Why you’ll love it
Everyone enjoys a cheap yet hearty supper, and it’s totally acceptable to occasionally open a can of soup as a shortcut to speed up a recipe. This stovetop classic of homemade creamy chicken and noodles fills hungry tummies with little work, which is always a win. While delicious all year round, it’s particularly tasty as a meal in the cooler months.
I just can’t get enough of the sauce. It’s the ultimate savory sauce, essentially condensing all the flavors of Chicken Noodle Soup into a single, creamy, saucy dish of noodles. This hearty dish only requires a few staples from the pantry, and it’s even more convenient if you use leftover or rotisserie chicken!
If you’re in the mood for beef instead, try my Simple Beef and Noodles.
- Butter – for sautéing
- You can use any type of onion that you have on hand, but our kitchen prefers sweet (Vidalia) onions.
- Garlic – for savory goodness. Use even more if you’re a big fan. Since you can mince it quickly without even peeling the cloves, I like to use this garlic press.
- To give the sauce more depth and richness, use chicken broth.
- Heavy cream – it adds texture and luxuriousness
- Condensed soup, such as cream of mushroom soup, is a reliable short cut.
- For optimal results, use extra wide (broad) egg noodles. They’re located in the grocery store’s dry pasta section.
- Use any leftover cooked chicken you have on hand, such as from a roast chicken, or purchase rotisserie chicken.
- Since pots and stoves differ, use the recipe timing as a guideline and adjust as necessary for any one-pot meal. Reduce the heat and/or add a little more chicken broth or cream if the pasta’s liquid levels are starting to run low before it’s done, and cook it a little longer if there’s too much liquid.
- If you’re sensitive to salt, you might want to use the condensed soup and chicken broth with lower sodium content.
- I have not tested swapping the cream for something else. It thickens and adds richness to the sauce, so I would be wary of substituting something lower in fat, such as milk or half-and-half.
Prepping the Creamy Chicken and Noodles
One of the reasons I adore this one is that it requires very little preparation. Simply chop up a small onion and about a cup of each carrot and celery.
The next step is to thinly slice two chicken breasts by cutting them in half lengthwise. Once the chicken has been seasoned with salt, pepper, and garlic powder on both sides, you can begin cooking!
Cooking the Creamy Chicken and Noodles
First, put a large pan over medium heat and add three tablespoons of butter to it. While that melts, get a big pot, add water to cook the pasta, and bring it to a boil over high heat.
After that, add your chopped vegetables to the melted butter and let them soften by cooking for a few minutes.

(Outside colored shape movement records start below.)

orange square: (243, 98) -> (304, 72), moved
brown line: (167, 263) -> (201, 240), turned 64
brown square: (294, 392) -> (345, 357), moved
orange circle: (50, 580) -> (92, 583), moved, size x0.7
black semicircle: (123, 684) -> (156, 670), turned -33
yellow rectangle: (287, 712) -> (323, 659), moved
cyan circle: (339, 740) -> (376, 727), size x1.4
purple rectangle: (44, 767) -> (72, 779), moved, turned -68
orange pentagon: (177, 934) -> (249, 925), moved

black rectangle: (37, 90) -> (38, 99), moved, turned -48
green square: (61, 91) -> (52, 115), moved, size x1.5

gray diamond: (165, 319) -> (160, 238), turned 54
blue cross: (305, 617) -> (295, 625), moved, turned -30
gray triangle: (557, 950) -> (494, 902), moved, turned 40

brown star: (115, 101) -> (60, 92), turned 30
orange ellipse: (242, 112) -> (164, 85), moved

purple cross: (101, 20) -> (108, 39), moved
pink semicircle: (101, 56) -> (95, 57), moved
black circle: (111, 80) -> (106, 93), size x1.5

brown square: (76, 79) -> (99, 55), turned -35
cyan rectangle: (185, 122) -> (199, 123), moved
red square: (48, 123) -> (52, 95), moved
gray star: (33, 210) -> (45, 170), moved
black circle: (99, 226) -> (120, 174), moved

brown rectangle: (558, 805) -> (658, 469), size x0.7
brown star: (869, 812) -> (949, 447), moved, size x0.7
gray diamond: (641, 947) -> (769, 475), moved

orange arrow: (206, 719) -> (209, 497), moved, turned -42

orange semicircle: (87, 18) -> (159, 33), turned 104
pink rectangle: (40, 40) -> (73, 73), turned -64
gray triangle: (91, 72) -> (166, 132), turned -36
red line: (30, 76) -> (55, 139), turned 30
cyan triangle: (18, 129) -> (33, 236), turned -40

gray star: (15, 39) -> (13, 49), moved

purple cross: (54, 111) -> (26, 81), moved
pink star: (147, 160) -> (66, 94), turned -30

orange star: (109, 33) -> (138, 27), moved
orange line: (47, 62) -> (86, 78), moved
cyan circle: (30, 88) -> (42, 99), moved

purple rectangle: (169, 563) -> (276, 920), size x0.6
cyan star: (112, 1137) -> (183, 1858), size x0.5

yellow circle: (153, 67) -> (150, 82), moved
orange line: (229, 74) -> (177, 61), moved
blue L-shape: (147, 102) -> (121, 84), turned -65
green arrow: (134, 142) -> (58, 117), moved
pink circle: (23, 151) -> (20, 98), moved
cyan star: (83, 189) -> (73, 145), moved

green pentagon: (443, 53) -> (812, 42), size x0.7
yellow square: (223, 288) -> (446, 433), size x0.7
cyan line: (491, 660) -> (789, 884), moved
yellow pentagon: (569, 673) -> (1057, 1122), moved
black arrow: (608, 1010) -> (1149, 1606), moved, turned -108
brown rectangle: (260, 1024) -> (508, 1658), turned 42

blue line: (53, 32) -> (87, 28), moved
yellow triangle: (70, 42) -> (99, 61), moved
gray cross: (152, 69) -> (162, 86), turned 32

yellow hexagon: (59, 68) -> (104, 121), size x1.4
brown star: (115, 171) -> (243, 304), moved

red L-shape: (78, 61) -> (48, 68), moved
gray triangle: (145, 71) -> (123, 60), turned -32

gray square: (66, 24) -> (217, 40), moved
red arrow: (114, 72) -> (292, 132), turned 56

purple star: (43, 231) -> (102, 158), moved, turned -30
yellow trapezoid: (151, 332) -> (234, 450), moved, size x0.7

Add one more tablespoon of butter and three tablespoons of flour to the vegetables once they begin to soften. Mix everything together to create a roux, then let it brown for a few minutes to cook the flour.
Next, mix in two cups of chicken broth and a tablespoon of finely chopped garlic. Stir that mixture until it thickens to your desired consistency, then add your chicken.
Using a spoon, completely cover the seasoned chicken with the sauce. After that, reduce the heat to a simmer, cover the pan, and cook for 12 to 15 minutes.
To ensure the egg noodles are ready at the same time as the chicken, add 12 ounces of egg noodles to your pot of boiling water while the chicken is cooking.
After the chicken reaches a minimum internal temperature of 165 degrees, take off the lid and use a few forks to shred it.
Sincerely, if you don’t have egg noodles or are looking for another way to serve this meal, the chicken and gravy taste good served on their own over mashed potatoes, rice, or biscuits.
Once it’s shredded, mix in the cooked egg noodles and 1/2 cup heavy cream until thoroughly combined.